By Jeff Maisey
The year was 1995. Hard-edged rock groups such as Helmet and Biohazard were all the rage. In Hampton Roads, Mindset was right on-par with these bands.
Mindset released a self-titled album and a follow-up titled A Bullet for Cinderella. Both were on German-based indie label Noise Records. The band experienced a shift in members, with Don Campbell playing guitar on the first record and John Smallwood replacing him on the second. They disbanded in 2000.
When the band reunites for its 20th anniversary on June 13 at Pancho & Luigi’s in Norfolk, Campbell and Smallwood will perform onstage together for what is sure to be a serious wall of power sound.
I recently caught up with singer Roddy Lane to learn more about their upcoming gig.
What’s behind this anniversary show?
It was accidental regarding the timing. It just so happened that our drummer Kenny, who lives down in Florida, gave me a shout and said, “Hey, see if you can book a gig for the Mindset reunion.” He suggested seeing if Johnny wanted to do it. I grabbed the baton from there. Then we wanted to get both guitar players involved. And everybody is totally down for it. We’re going to perform for the first time as a 5-piece. We’re going to cover as many of the songs as we can from both albums.
Take us back 20 years: How did Mindset form and describe the local metal scene at that time?
The timing was right. I was playing in a band when Don, Kenny and John O’Neil were working on a project and were looking for a singer. They cornered me and bought me drinks. They buttered me up to what was going to become Mindset.
The music scene was definitely different back in those days. There were a lot of bands. Music came from a more honest, agro approach. There were a lot of clubs. People supported one another as far as bands go. It was more of an inspiring time. Back in ’95 we had to actually make phone calls and talk to one another and communicate. Now you text someone in the next bedroom to find out what’s for dinner. Everything is so lazy now. We had to make fliers and go to clubs and comic book shops and put fliers up.
What can you tell us about the recording of your debut album?
For both albums we recorded them with the same production team. We recorded at Oz Studios in Baltimore. For two weeks we lived in the studio. It was surreal. When we started Mindset we had no idea that these things were going to happen, like going over to Europe and touring most of the country.
What I liked about Mindset was that you were more melodic that most metal bands of the mid-90s. Was that important in making Mindset stand out?
I like to think it did. The first album was definitely a little more Neanderthal. With the second album we learned to walk upright. I’m proud of both albums. Noise Records just didn’t know what to do with us. We were a band that had a lot of melodic sense. We weren’t just thrashing it out. They had enough trouble trying to market the first album, but when A Bullet for Cinderella came out it’s almost like they gave up.
The label had distribution in America and Europe. What was your European experience like as a band?

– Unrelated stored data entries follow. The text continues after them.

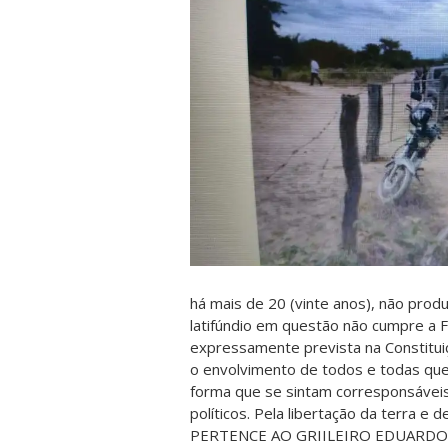
há mais de 20 (vinte anos), não prod
latifúndio em questão não cumpre a 
expressamente prevista na Constituiç
o envolvimento de todos e todas qu
forma que se sintam corresponsáveis 
políticos. Pela libertação da terra e 
PERTENCE AO GRIILEIRO EDUARDO S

There was a metal magazine called Metal Hammer. They were sponsoring a big show in London. We flew over. We played the show in London and then we did a press junket where we went to Stockholm, Paris and Amsterdam and did a shit-load of interviews.
When we got signed it was the best of times and the worst, not to sound like a cliché. Everybody in the band gave up their homes and their jobs to go out on the road to try to be rock stars. We thought once we got signed all our trouble would be over. But shit just got heavy.
What led to the breakup of Mindset in 2000?
We had beat the horse beyond recognition. After the second album came out in 1999 we parted ways with Noise. We tried to keep it going. Out of our own pockets, we were out on the road for three to five days and then come home for two of three before going back out. We just kept doing that non-stop. We tried to build up more name recognition. We tried to get another record deal. Kid Rock took a shine to us so we recorded some demos for Atlantic Records, which went absolutely nowhere. After countless disputes with record company people coming up to us telling us we don’t have enough tattoos or this guy needs to lose weight. We were, like, “fuck you.” It was time to just call it. At that point we could see that it wasn’t really about the music anymore. We can still write kick-ass music. I don’t have any kind words to say about industry people.